EXERCISE PROMPT =
Every line containing the string "ICAR" is to be copied from the records.

Extracted page text data:

=-=-=

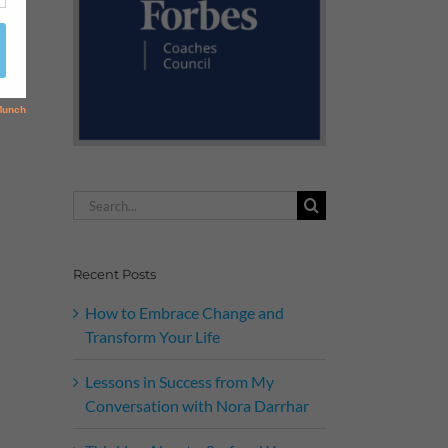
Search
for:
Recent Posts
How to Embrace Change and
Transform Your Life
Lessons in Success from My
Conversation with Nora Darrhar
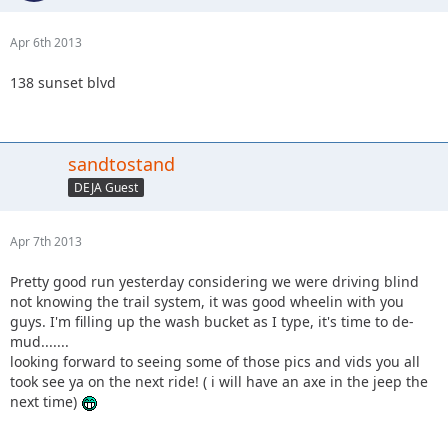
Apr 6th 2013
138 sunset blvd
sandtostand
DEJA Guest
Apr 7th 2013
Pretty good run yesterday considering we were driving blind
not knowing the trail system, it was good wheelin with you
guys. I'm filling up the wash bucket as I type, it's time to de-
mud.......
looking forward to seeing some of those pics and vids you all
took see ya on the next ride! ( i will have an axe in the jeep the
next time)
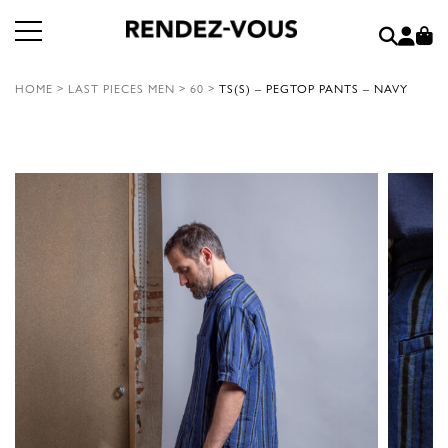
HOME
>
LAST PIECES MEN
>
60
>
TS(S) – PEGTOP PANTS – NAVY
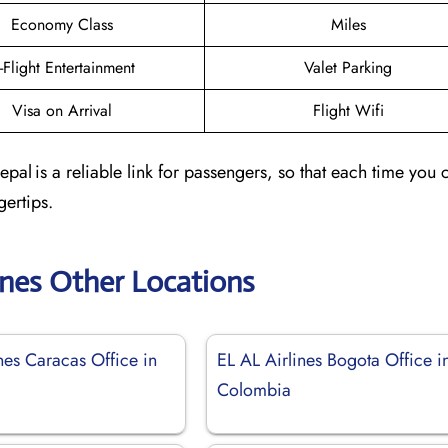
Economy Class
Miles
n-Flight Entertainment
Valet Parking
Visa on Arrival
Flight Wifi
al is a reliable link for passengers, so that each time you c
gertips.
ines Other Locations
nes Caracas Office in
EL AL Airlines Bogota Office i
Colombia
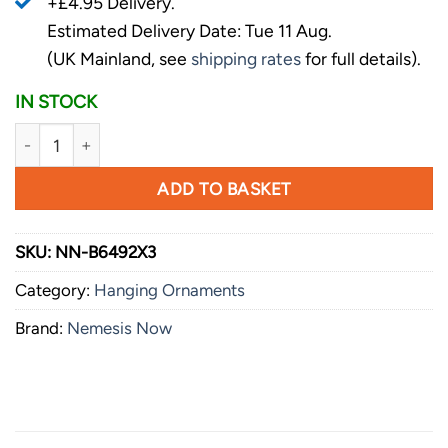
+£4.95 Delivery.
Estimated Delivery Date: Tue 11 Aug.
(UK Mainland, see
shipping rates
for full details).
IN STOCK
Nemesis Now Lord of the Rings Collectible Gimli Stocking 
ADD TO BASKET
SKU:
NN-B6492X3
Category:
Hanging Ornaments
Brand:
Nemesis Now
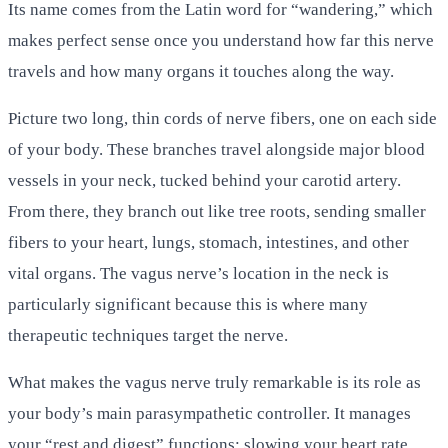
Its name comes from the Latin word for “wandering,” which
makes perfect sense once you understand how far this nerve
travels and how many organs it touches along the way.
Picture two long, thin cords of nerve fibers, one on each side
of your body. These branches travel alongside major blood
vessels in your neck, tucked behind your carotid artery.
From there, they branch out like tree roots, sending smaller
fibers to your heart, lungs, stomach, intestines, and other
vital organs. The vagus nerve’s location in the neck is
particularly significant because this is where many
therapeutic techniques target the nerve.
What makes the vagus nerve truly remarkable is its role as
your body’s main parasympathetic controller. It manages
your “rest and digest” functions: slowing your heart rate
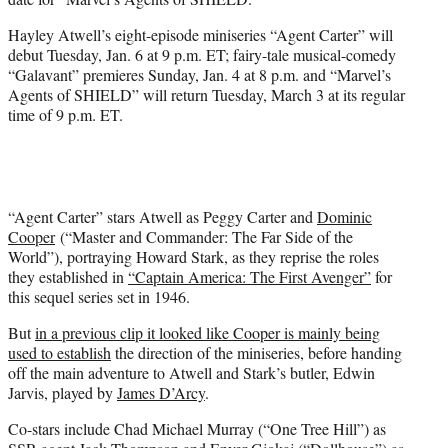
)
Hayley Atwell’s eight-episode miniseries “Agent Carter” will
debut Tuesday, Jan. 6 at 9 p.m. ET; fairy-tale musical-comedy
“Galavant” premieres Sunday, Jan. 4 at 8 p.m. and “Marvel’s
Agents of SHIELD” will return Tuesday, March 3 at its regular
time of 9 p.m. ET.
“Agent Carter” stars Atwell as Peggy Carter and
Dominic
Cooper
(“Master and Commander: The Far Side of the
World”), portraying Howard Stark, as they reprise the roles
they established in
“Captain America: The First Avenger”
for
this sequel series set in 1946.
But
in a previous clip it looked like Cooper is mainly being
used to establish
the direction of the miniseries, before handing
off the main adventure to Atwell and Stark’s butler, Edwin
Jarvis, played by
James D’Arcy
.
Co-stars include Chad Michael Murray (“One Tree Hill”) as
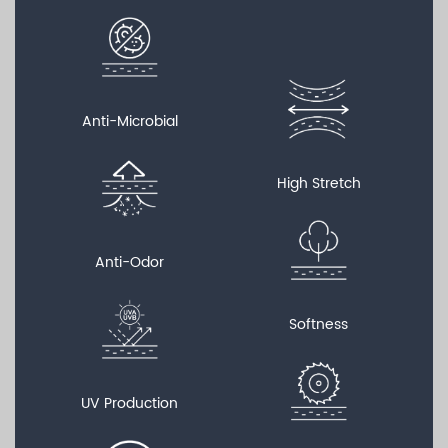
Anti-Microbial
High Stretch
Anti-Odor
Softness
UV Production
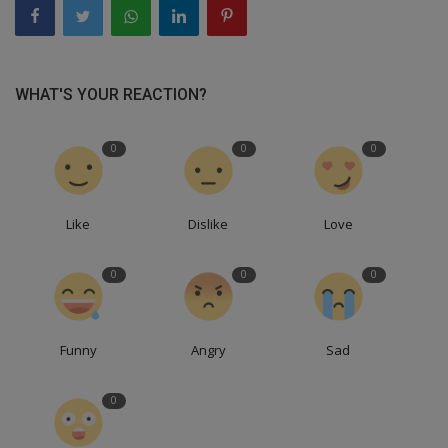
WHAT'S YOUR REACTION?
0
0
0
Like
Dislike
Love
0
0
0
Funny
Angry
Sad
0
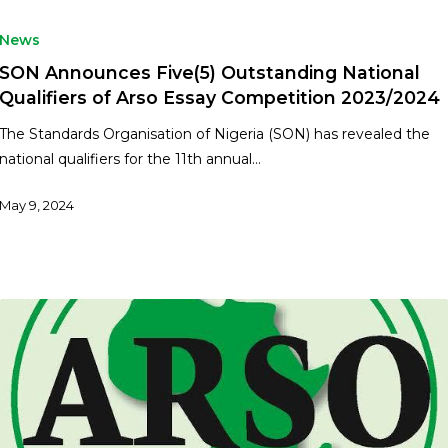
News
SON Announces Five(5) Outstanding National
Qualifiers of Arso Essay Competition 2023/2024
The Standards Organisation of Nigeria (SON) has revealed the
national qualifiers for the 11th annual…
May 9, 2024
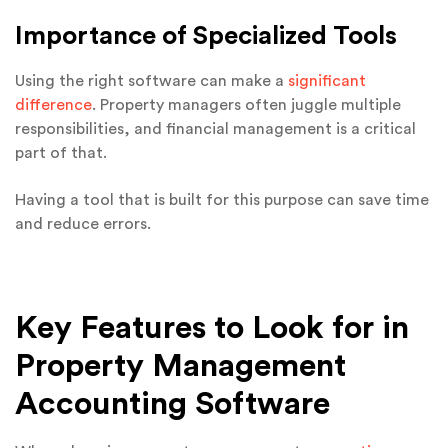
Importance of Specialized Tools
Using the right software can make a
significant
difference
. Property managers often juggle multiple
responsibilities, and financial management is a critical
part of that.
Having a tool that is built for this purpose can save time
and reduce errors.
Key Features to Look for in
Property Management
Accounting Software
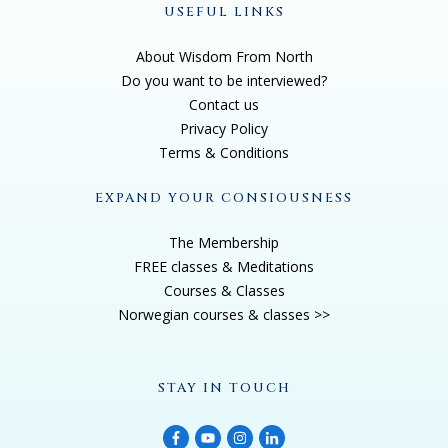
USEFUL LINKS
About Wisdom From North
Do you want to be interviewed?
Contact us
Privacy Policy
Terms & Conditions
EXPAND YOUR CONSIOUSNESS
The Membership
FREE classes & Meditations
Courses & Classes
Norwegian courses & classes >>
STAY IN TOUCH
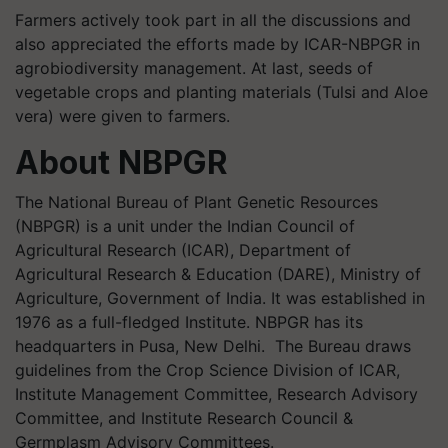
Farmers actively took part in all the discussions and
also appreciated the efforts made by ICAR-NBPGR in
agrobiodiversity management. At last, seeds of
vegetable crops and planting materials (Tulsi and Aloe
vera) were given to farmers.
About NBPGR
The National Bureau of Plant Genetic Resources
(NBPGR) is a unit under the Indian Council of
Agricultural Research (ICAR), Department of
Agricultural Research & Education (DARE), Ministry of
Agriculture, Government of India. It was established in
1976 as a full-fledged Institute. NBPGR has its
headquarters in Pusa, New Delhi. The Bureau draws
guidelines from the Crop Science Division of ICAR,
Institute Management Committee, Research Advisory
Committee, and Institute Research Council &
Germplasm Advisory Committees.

=-=-=

REPLY =
also appreciated the efforts made by ICAR-NBPGR in
Agricultural Research (ICAR), Department of
guidelines from the Crop Science Division of ICAR,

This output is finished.